Another example is the vendor's smart order routers (SORs). He says Ullink had one that was “okay,” but Tbricks was built for automation from the ground up to do things like smart order routing and market-making . 

“So, we said, ‘Let’s take that component from that stack and push it across the board.’ It’s not like in all these years we haven’t done anything to try and collaborate the stacks. But a lot of it was done on the back end. What we’re doing now is bringing it also to the front end, and that’s where Glue42 comes into the picture,” he says.

Broadridge, like many vendors of its age, has quite old technology in some of its products and very brand new technology in others
James Wooster, Glue42

Eiichiro Yanagawa, senior analyst for financial services at research firm Celent, says interoperability is a key technology for system modernization as market participants work to optimize the overall trade lifecycle. “Seamless API connectivity and interoperability between different modules is an opportunity to explore new trading alphas. We highly appreciate this initiative,” he says. 

A typical use case for interoperability would be establishing seamless connections between different front-office systems to back-office processes and middle-office control functions.

“Increasing interoperability is an important initiative for technology companies that provide integrated solutions at the front, middle, and back offices. It is expected that integration layers, middle layers, and other solutions that help end-to-end architectural innovation will evolve in the future,” Yanagawa says. 

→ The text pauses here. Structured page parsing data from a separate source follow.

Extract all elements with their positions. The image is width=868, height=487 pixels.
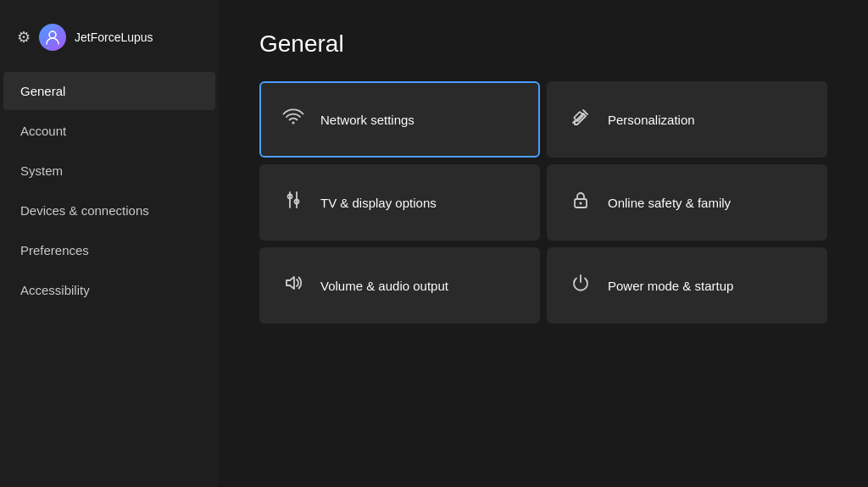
sidebar-item-general[interactable]: General bbox=[3, 72, 215, 110]
sidebar-item-account[interactable]: Account bbox=[3, 112, 215, 150]
tile-online-safety[interactable]: Online safety & family bbox=[547, 164, 827, 241]
sidebar-item-accessibility[interactable]: Accessibility bbox=[3, 271, 215, 309]
svg-point-1 bbox=[292, 122, 295, 125]
tile-network-label: Network settings bbox=[320, 113, 415, 127]
svg-point-8 bbox=[580, 202, 582, 205]
sidebar: ⚙ JetForceLupus General Account System D… bbox=[0, 0, 219, 487]
page-title: General bbox=[259, 30, 827, 58]
volume-icon bbox=[281, 272, 305, 299]
sidebar-navigation: General Account System Devices & connect… bbox=[0, 71, 219, 310]
online-safety-icon bbox=[569, 189, 593, 216]
tile-volume-label: Volume & audio output bbox=[320, 279, 448, 293]
tile-tv-display[interactable]: TV & display options bbox=[259, 164, 540, 241]
tile-power-label: Power mode & startup bbox=[608, 279, 733, 293]
username: JetForceLupus bbox=[75, 30, 153, 44]
tile-online-safety-label: Online safety & family bbox=[608, 196, 731, 210]
sidebar-item-preferences[interactable]: Preferences bbox=[3, 231, 215, 269]
main-content: General Network settings bbox=[219, 0, 868, 487]
tv-display-icon bbox=[281, 189, 305, 216]
network-icon bbox=[281, 106, 305, 133]
tile-power[interactable]: Power mode & startup bbox=[547, 247, 827, 324]
tile-volume[interactable]: Volume & audio output bbox=[259, 247, 540, 324]
power-icon bbox=[569, 272, 593, 299]
tile-tv-display-label: TV & display options bbox=[320, 196, 437, 210]
svg-marker-9 bbox=[287, 277, 294, 289]
settings-grid: Network settings Personalization bbox=[259, 81, 827, 324]
sidebar-item-system[interactable]: System bbox=[3, 152, 215, 190]
sidebar-item-devices[interactable]: Devices & connections bbox=[3, 191, 215, 230]
tile-network[interactable]: Network settings bbox=[259, 81, 540, 158]
gear-icon: ⚙ bbox=[17, 28, 31, 47]
tile-personalization[interactable]: Personalization bbox=[547, 81, 827, 158]
svg-point-0 bbox=[49, 31, 56, 38]
tile-personalization-label: Personalization bbox=[608, 113, 695, 127]
personalization-icon bbox=[569, 106, 593, 133]
user-profile[interactable]: ⚙ JetForceLupus bbox=[0, 14, 219, 71]
avatar bbox=[39, 24, 66, 51]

The glue that connects it all

Broadridge’s approach is to provide clients with a toolbox from which they can pick and choose the tools that suit them, be it for the front office, market-making, the middle office, the back office, regulatory reporting, collateral management, and so on. Gefen says Glue42 is helping Broadridge put everything into one container, so clients can have an agency OMS solution and a market-making solution that they can use interchangeably.  

“It’s all connected through a component layer that helps it communicate. But you can pick and choose the components. Maybe you want the front office but not the back office. It’s up to you,” he says. 

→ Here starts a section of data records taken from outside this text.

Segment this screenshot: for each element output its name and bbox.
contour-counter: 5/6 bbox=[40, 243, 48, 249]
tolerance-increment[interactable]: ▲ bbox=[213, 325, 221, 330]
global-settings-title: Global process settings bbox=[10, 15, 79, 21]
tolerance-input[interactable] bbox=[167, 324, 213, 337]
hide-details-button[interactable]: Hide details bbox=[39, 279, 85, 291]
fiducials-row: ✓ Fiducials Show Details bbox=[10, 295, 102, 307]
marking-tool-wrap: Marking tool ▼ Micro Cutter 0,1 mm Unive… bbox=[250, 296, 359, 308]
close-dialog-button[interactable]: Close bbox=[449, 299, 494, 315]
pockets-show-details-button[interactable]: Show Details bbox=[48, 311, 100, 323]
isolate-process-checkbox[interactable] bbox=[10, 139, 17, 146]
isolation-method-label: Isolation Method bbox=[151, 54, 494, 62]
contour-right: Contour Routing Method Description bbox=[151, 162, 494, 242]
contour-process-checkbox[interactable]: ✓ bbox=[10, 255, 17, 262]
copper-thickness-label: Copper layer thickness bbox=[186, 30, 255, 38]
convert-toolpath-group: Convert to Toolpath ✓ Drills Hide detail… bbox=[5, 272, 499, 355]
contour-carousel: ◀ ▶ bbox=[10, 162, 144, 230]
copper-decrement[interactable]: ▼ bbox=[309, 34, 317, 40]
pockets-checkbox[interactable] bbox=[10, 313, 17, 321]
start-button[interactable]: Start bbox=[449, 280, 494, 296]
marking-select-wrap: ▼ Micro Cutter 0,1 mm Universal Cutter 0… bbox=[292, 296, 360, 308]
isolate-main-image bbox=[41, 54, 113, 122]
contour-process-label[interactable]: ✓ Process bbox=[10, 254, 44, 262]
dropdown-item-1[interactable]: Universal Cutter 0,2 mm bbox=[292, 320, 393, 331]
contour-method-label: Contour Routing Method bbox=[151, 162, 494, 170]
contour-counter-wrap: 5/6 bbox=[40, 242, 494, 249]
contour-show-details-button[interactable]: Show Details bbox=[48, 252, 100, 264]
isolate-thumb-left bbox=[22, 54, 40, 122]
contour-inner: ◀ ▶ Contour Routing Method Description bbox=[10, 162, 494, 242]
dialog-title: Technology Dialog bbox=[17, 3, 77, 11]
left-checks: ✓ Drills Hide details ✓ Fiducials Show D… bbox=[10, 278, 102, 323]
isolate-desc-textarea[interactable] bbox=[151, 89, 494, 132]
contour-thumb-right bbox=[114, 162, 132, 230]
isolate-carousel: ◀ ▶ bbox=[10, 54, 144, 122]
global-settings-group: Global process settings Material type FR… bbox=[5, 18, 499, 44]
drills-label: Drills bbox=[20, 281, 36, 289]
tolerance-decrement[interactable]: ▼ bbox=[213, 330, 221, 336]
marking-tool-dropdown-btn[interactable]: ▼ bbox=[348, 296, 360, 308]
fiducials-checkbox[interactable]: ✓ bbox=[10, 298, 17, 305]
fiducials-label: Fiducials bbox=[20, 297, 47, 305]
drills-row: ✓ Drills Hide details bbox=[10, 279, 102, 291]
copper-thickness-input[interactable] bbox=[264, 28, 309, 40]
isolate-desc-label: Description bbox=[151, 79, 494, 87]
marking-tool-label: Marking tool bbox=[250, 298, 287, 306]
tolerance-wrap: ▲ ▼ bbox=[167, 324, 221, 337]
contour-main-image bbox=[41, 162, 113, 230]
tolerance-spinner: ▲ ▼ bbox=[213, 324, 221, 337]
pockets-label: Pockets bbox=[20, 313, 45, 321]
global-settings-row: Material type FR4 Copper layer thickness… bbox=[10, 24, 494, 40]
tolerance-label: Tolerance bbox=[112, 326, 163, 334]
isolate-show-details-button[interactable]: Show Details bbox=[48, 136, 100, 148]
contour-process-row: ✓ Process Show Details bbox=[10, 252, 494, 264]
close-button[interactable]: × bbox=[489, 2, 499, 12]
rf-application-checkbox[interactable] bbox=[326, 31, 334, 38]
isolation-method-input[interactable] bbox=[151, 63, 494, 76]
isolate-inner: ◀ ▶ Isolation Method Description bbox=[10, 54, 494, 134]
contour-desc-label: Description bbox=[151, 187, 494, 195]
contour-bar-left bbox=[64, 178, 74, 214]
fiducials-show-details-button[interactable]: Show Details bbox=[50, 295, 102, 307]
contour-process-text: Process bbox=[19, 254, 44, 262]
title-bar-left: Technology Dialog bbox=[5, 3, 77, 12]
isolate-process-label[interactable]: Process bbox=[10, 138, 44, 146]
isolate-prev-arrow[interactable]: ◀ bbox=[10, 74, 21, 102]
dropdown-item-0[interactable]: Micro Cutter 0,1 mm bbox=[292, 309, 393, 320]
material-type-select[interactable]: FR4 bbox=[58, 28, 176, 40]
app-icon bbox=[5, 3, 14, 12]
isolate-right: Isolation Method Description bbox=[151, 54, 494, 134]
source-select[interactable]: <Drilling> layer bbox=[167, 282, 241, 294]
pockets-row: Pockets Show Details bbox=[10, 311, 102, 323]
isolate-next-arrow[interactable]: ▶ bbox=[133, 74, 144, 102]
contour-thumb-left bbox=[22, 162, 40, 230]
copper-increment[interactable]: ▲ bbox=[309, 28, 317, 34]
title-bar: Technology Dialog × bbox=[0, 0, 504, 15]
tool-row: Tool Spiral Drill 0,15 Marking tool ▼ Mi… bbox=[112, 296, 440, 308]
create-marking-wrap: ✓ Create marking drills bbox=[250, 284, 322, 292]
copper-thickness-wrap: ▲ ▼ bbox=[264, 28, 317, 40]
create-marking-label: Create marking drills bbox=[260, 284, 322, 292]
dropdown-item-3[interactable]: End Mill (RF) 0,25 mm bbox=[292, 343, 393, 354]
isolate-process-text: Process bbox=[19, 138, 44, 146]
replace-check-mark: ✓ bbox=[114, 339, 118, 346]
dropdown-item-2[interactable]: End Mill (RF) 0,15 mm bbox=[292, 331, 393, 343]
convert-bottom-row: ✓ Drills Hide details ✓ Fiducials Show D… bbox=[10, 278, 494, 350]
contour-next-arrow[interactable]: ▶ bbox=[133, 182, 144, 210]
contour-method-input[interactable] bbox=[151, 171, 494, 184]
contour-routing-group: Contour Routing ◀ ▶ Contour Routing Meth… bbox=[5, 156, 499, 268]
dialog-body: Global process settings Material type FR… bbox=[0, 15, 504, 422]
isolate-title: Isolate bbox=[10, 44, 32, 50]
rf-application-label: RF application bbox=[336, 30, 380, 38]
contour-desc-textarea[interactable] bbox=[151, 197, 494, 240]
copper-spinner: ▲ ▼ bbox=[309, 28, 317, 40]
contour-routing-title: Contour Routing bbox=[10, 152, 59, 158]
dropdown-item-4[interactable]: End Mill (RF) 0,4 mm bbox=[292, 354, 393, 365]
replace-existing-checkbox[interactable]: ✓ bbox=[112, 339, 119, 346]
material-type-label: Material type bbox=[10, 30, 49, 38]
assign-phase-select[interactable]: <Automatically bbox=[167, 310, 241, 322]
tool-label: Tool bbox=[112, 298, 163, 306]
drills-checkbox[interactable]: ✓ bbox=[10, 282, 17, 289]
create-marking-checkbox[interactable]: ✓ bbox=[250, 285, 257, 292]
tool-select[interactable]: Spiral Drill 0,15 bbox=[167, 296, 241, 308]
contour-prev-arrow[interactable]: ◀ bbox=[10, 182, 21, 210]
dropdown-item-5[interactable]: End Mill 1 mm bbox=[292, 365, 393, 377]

The technical challenges and opportunities facing Broadridge are common among companies that have grown through acquisitions, says James Wooster, COO at Glue42. 

“What that presents to the acquirer is a bit of a technical nightmare because these acquisitions have different kinds of products built with different technologies, different user interface styles. Bringing those in, such that where appropriate, they can work with each other, is a non-trivial problem to solve,” he says. 

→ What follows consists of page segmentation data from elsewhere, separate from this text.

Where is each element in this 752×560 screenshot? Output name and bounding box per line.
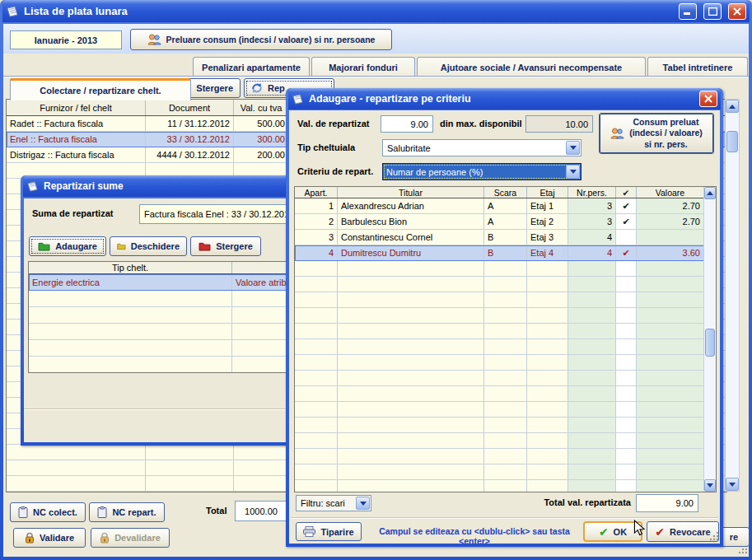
grid-cell — [637, 449, 704, 464]
tab-label: Colectare / repartizare chelt. — [40, 86, 161, 96]
tab-label: Ajutoare sociale / Avansuri necompensate — [441, 63, 622, 72]
grid-cell — [637, 261, 704, 276]
grid-cell: 11 / 31.12.2012 — [146, 116, 234, 131]
nc-repart-button[interactable]: NC repart. — [89, 502, 165, 522]
grid-cell — [146, 445, 234, 460]
filtru-dropdown[interactable]: Filtru: scari — [296, 495, 371, 511]
dialog-title: Adaugare - repartizare pe criteriu — [309, 93, 693, 105]
val-repartizat-input[interactable]: 9.00 — [381, 115, 433, 133]
tab-tabel-intretinere[interactable]: Tabel intretinere — [647, 57, 748, 77]
col-check: ✔ — [616, 187, 637, 198]
grid-cell — [616, 355, 637, 370]
table-row[interactable]: 1Alexandrescu AdrianAEtaj 13✔2.70 — [295, 198, 716, 214]
dialog-titlebar[interactable]: Adaugare - repartizare pe criteriu — [288, 88, 721, 110]
grid-cell — [484, 386, 527, 401]
tab-penalizari[interactable]: Penalizari apartamente — [193, 57, 310, 77]
table-row[interactable]: 2Barbulescu BionAEtaj 23✔2.70 — [295, 214, 716, 230]
maximize-button[interactable] — [703, 3, 722, 20]
scroll-up-button[interactable] — [726, 100, 739, 113]
grid-cell: Enel :: Factura fiscala — [7, 132, 146, 147]
grid-cell — [295, 433, 338, 448]
grid-cell[interactable]: 2.70 — [637, 214, 704, 229]
check-cell[interactable] — [616, 230, 637, 245]
criteriu-dropdown[interactable]: Numar de persoane (%) — [382, 163, 582, 180]
check-cell[interactable]: ✔ — [616, 198, 637, 213]
grid-cell — [568, 277, 616, 292]
grid-cell — [568, 339, 616, 354]
grid-cell — [295, 292, 338, 307]
val-repartizat-label: Val. de repartizat — [297, 119, 369, 128]
grid-cell — [527, 371, 568, 385]
minimize-button[interactable] — [679, 3, 697, 20]
table-row[interactable]: 3Constantinescu CornelBEtaj 34 — [295, 230, 716, 245]
scroll-down-button[interactable] — [726, 478, 739, 491]
tab-colectare[interactable]: Colectare / repartizare chelt. — [10, 78, 191, 100]
dialog-close-button[interactable] — [699, 91, 717, 107]
grid-cell — [295, 277, 338, 292]
dialog-divider — [291, 517, 718, 519]
grid-cell: Radet :: Factura fiscala — [7, 116, 146, 131]
grid-cell — [295, 480, 338, 492]
nc-colect-button[interactable]: NC colect. — [10, 502, 86, 522]
chevron-down-icon[interactable] — [356, 497, 370, 510]
grid-cell — [637, 386, 704, 401]
table-row — [295, 339, 716, 355]
grid-cell — [338, 480, 484, 492]
button-label: Validare — [40, 533, 74, 543]
grid-cell — [234, 445, 289, 460]
grid-cell[interactable]: 3.60 — [637, 245, 704, 260]
repart-stergere-button[interactable]: Stergere — [190, 236, 261, 256]
tiparire-button[interactable]: Tiparire — [296, 522, 362, 541]
close-button[interactable] — [728, 3, 746, 20]
grid-cell: 3 — [568, 198, 616, 213]
grid-cell — [338, 292, 484, 307]
grid-cell — [484, 277, 527, 292]
check-cell[interactable]: ✔ — [616, 245, 637, 260]
repart-deschidere-button[interactable]: Deschidere — [110, 236, 187, 256]
suma-value: Factura fiscala Enel : 33 / 30.12.2012 — [144, 209, 294, 219]
repart-adaugare-button[interactable]: Adaugare — [29, 236, 106, 256]
col-titular: Titular — [338, 187, 484, 198]
scroll-thumb[interactable] — [705, 329, 715, 357]
repart-title: Repartizari sume — [44, 180, 124, 192]
mouse-cursor — [633, 520, 646, 536]
dialog-resize-grip[interactable] — [708, 532, 718, 542]
tip-cheltuiala-dropdown[interactable]: Salubritate — [382, 139, 582, 156]
button-label: Rep — [268, 83, 285, 93]
col-furnizor: Furnizor / fel chelt — [7, 100, 146, 115]
chevron-down-icon[interactable] — [566, 165, 580, 179]
grid-cell: 4 — [295, 245, 338, 260]
main-grid-scrollbar[interactable] — [725, 99, 740, 492]
grid-cell — [568, 308, 616, 323]
grid-cell — [527, 480, 568, 492]
scroll-down-button[interactable] — [704, 479, 716, 492]
validare-button[interactable]: Validare — [13, 528, 86, 548]
grid-cell: Barbulescu Bion — [338, 214, 484, 229]
max-disponibil-value: 10.00 — [565, 119, 588, 129]
grid-cell: 300.00 — [234, 132, 289, 147]
grid-cell — [527, 386, 568, 401]
tab-majorari[interactable]: Majorari fonduri — [311, 57, 415, 77]
grid-cell[interactable] — [637, 230, 704, 245]
period-field[interactable]: Ianuarie - 2013 — [10, 30, 122, 49]
tip-cheltuiala-label: Tip cheltuiala — [297, 142, 355, 152]
consum-preluat-button[interactable]: Consum preluat (indecsi / valoare) si nr… — [599, 113, 714, 154]
dialog-grid-scrollbar[interactable] — [703, 187, 716, 492]
scroll-thumb[interactable] — [726, 131, 738, 152]
max-disponibil-field: 10.00 — [525, 115, 593, 133]
grid-cell — [637, 339, 704, 354]
grid-cell: 4 — [568, 245, 616, 260]
check-cell[interactable]: ✔ — [616, 214, 637, 229]
chevron-down-icon[interactable] — [566, 141, 580, 155]
table-row[interactable]: 4Dumitrescu DumitruBEtaj 44✔3.60 — [295, 245, 716, 261]
preluare-consum-button[interactable]: Preluare consum (indecsi / valoare) si n… — [130, 29, 392, 50]
grid-cell[interactable]: 2.70 — [637, 198, 704, 213]
scroll-up-button[interactable] — [704, 187, 716, 199]
criteriu-value: Numar de persoane (%) — [383, 164, 581, 180]
grid-cell — [527, 339, 568, 354]
grid-cell: 500.00 — [234, 116, 289, 131]
grid-cell: Etaj 2 — [527, 214, 568, 229]
grid-cell — [616, 308, 637, 323]
tab-ajutoare[interactable]: Ajutoare sociale / Avansuri necompensate — [417, 57, 646, 77]
grid-cell — [484, 480, 527, 492]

According to Wooster, Broadridge has a “well thought-out” vision of how its front-to-back offering will work. First, from a client’s perspective, Broadridge has mapped out typical use cases and workflows and how they span their existing applications. Then, it looked at how it involves third-party applications—which are non-competitive—that are already on the client’s desktops. 

“Broadridge, like many vendors of its age, has quite old technology in some of its products and very brand new technology in others. So, the first problem is, how on earth do you go about integrating .Net and Java applications with modern JavaScript applications? So Broadridge is using Glue42 to integrate what they’ve got. But at the same time, what they’re doing is encapsulating their existing applications and decomposing their existing applications such that in the future, they can swap out a small component, which is legacy in terms of its construction, and then replace it with a new version of same written in modern technology,” Wooster says.

He says the idea there is that all application components are in a single workspace, then firms can, from the beginning, define the user experience and user interface. Then, over time, firms can take parts of those applications and either dispose of them or replace them with something new. 

“But all the while, the users’ journey and interface look almost the same,” he says.